The fourth condition for bringing the axe down on parliament is that the government should crack from within and thus create a profile of weakness vis-à-vis the mighty force of the establishment. Benazir Bhutto’s government could never recover from the deadly exit of the MQM from the ruling coalition in 1989 as a result of the latter’s secret deal with the president.
As always, the establishment comprising extra-parliamentary forces would like to drive a wedge between the coalition partners in the parliamentary government. The ruling coalition of the PPP and PML-N has already been showing cracks. The man in the street perceives his fate in terms of the dictum: divided they fall.
The ruling set-up in Islamabad has lost the support of millions of PML-N voters. The pro-Nawaz Sharif sections of the media and intelligentsia have moved away. Nationalist elements from Balochistan stand alienated in the absence of any meaningful development in terms of policy or patronage. Every passing day is making the Gilani government increasingly an easy prey for a trigger-happy president.

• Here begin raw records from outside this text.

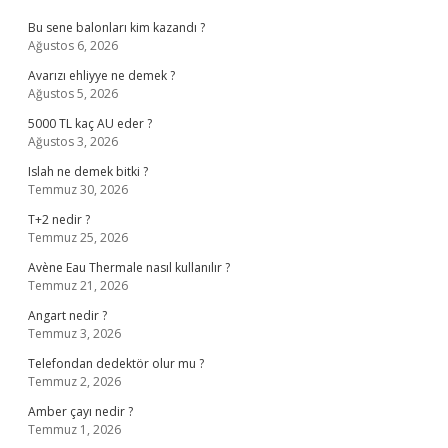
Bu sene balonları kim kazandı ?
Ağustos 6, 2026
Avarızı ehliyye ne demek ?
Ağustos 5, 2026
5000 TL kaç AU eder ?
Ağustos 3, 2026
Islah ne demek bitki ?
Temmuz 30, 2026
T+2 nedir ?
Temmuz 25, 2026
Avène Eau Thermale nasıl kullanılır ?
Temmuz 21, 2026
Angart nedir ?
Temmuz 3, 2026
Telefondan dedektör olur mu ?
Temmuz 2, 2026
Amber çayı nedir ?
Temmuz 1, 2026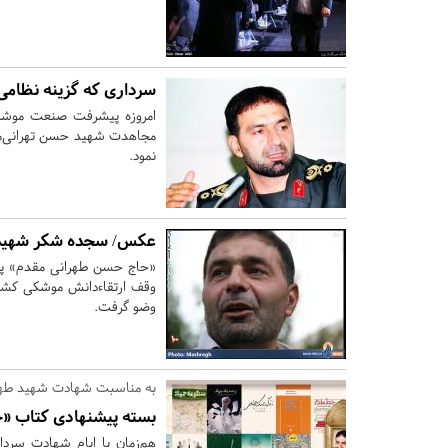
سرداری که گزینه نظامی 
امروزه پیشرفت صنعت موشکی 
نمود.
عکس/ سجده شکر شهید ط
«حاج حسن طهرانی مقدم» پدر
وقف ارتقاءدانش موشکی کشور
وضو گرفت.
به مناسبت شهادت شهید طهر
بسته پیشنهادی کتاب «
هم‌زمان با ایام شهادت سرد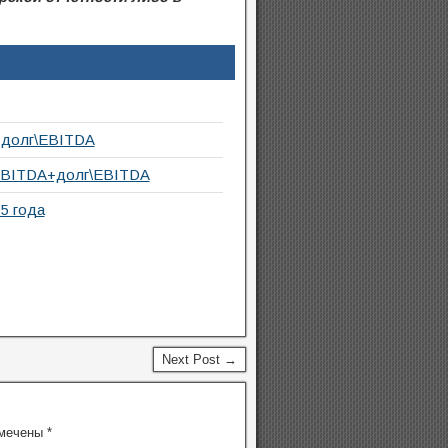
+долг\EBITDA
\EBITDA+долг\EBITDA
5 года
Next Post →
омечены
*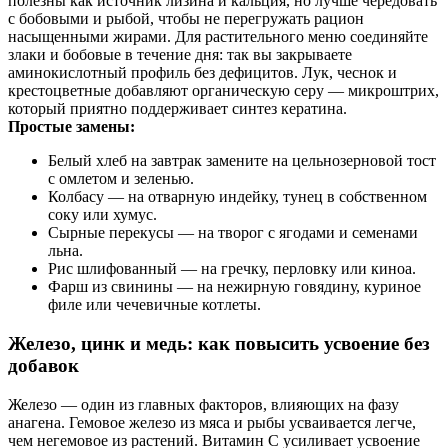
полезны как источник лизина и кальция, но лучше чередовать
с бобовыми и рыбой, чтобы не перегружать рацион
насыщенными жирами. Для растительного меню соединяйте
злаки и бобовые в течение дня: так вы закрываете
аминокислотный профиль без дефицитов. Лук, чеснок и
крестоцветные добавляют органическую серу — микроштрих,
который приятно поддерживает синтез кератина.
Простые замены:
Белый хлеб на завтрак замените на цельнозерновой тост
с омлетом и зеленью.
Колбасу — на отварную индейку, тунец в собственном
соку или хумус.
Сырные перекусы — на творог с ягодами и семенами
льна.
Рис шлифованный — на гречку, перловку или киноа.
Фарш из свинины — на нежирную говядину, куриное
филе или чечевичные котлеты.
Железо, цинк и медь: как повысить усвоение без
добавок
Железо — один из главных факторов, влияющих на фазу
анагена. Гемовое железо из мяса и рыбы усваивается легче,
чем негемовое из растений. Витамин С усиливает усвоение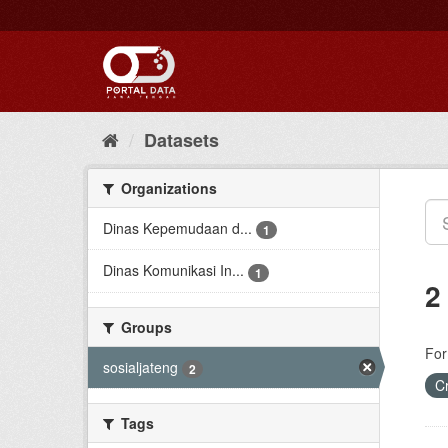
Skip
to
content
Datasets
Organizations
Dinas Kepemudaan d...
1
Dinas Komunikasi In...
1
2
Groups
For
sosialjateng
2
C
Tags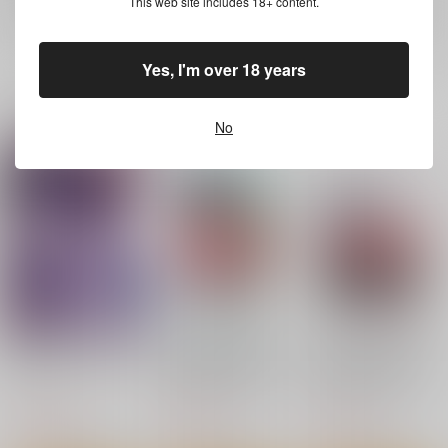
イベント応募券付商品などをご購入の際は毎度便をご利用ください。
This web site includes 18+ content.
詳細は
こちら
をご覧ください。
Yes, I'm over 18 years
一緒に買われている商品
No
恋じゃなくてもきもち
【有償特典】特製B2
【有償特典】特製B2
いい
タペストリー（はした
タペストリー（ストロ
ない夜の話）
ベリーフィーバー）
ジーオーティー
ワニマガジン社
ワニマガジン社
1,540
1,705
1,705
円
円
円
（税込）
（税込）
（税込）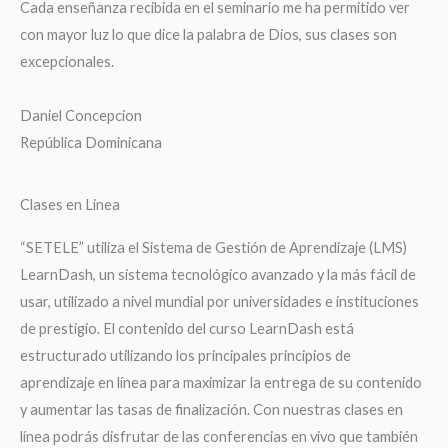
Cada enseñanza recibida en el seminario me ha permitido ver
con mayor luz lo que dice la palabra de Dios, sus clases son
excepcionales.
Daniel Concepcion
República Dominicana
Clases en Linea
“SETELE” utiliza el Sistema de Gestión de Aprendizaje (LMS)
LearnDash, un sistema tecnológico avanzado y la más fácil de
usar, utilizado a nivel mundial por universidades e instituciones
de prestigio. El contenido del curso LearnDash está
estructurado utilizando los principales principios de
aprendizaje en línea para maximizar la entrega de su contenido
y aumentar las tasas de finalización. Con nuestras clases en
línea podrás disfrutar de las conferencias en vivo que también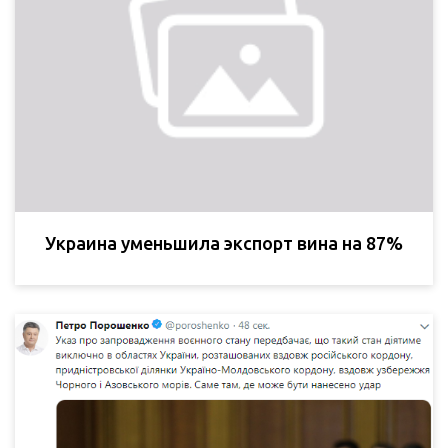
Украина уменьшила экспорт вина на 87%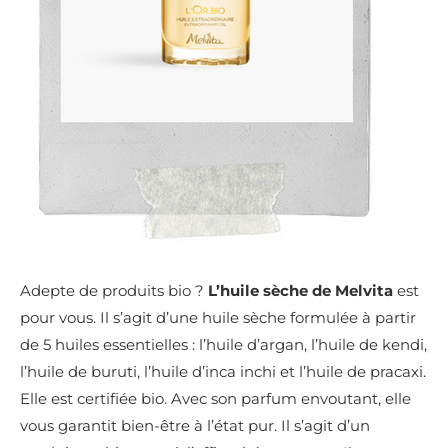
Adepte de produits bio ?
L’huile sèche de Melvita
est
pour vous. Il s’agit d’une huile sèche formulée à partir
de 5 huiles essentielles : l’huile d’argan, l’huile de kendi,
l’huile de buruti, l’huile d’inca inchi et l’huile de pracaxi.
Elle est certifiée bio. Avec son parfum envoutant, elle
vous garantit bien-être à l’état pur. Il s’agit d’un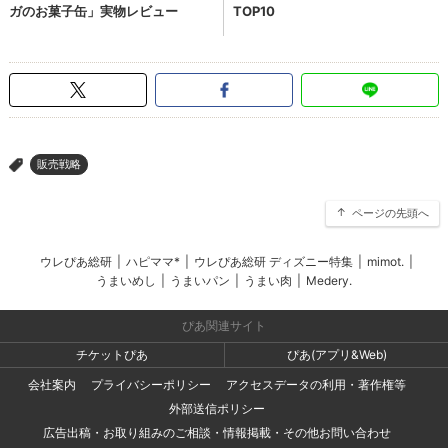
販売戦略
>
ページの先頭へ
ウレぴあ総研
|
ハピママ*
|
ウレぴあ総研 ディズニー特集
|
mimot.
|
うまいめし
|
うまいパン
|
うまい肉
|
Medery.
ぴあ関連サイト
チケットぴあ
ぴあ(アプリ&Web)
会社案内
プライバシーポリシー
アクセスデータの利用・著作権等
外部送信ポリシー
広告出稿・お取り組みのご相談・情報掲載・その他お問い合わせ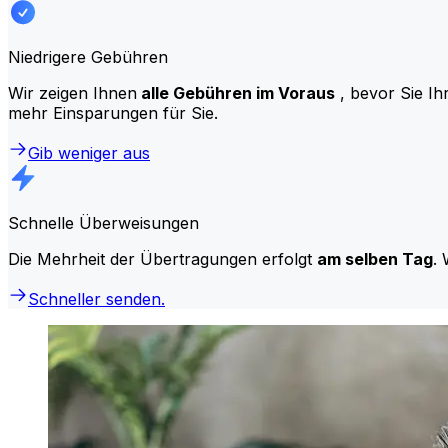
Niedrigere Gebühren
Wir zeigen Ihnen
alle Gebühren im Voraus
, bevor Sie Ih
mehr Einsparungen für Sie.
Gib weniger aus
Schnelle Überweisungen
Die Mehrheit der Übertragungen erfolgt
am selben Tag
. 
Schneller senden.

What will happen if the much-dreaded Article 58-2(b) finally comes into operation? It will be a black day for democracy in Pakistan. The balance between the civil and military wings of the state will be further upset. However, fifthly, there will be no constitutional crisis. The ruling party has already agreed to keeping the controversial article in the statutes book, at least pending a comprehensive initiative to delete it. The president would then claim to be within his constitutional rights to strike again.
Sceptics might think that this scenario is too clean to be real. In the case of new elections, the PML-N as an alternative may not suit the president. The large-scale mobilisation by lawyers and civil society in general would be reactivated from its current position of recess. Washington would be shy of seeing Musharraf swim through the muddy waters of street agitation and public anger. Moving away from a situation of relative political order to one of uncertainty and potential disorder may not be an American priority.
But this underestimates the latent hostility of various elite sections of the population towards what they consider a bunch of uninitiated, unimaginative, uneducated and unsophisticated politicians. They see the failures of the government as failures of democracy itself. This smacks of a negative attitude towards societal input in the business of the state. If Musharraf strikes again, he will do so with the support of this unrepresentative and career-oriented elite which is imbued with a supremacist ideology rooted in paternalism.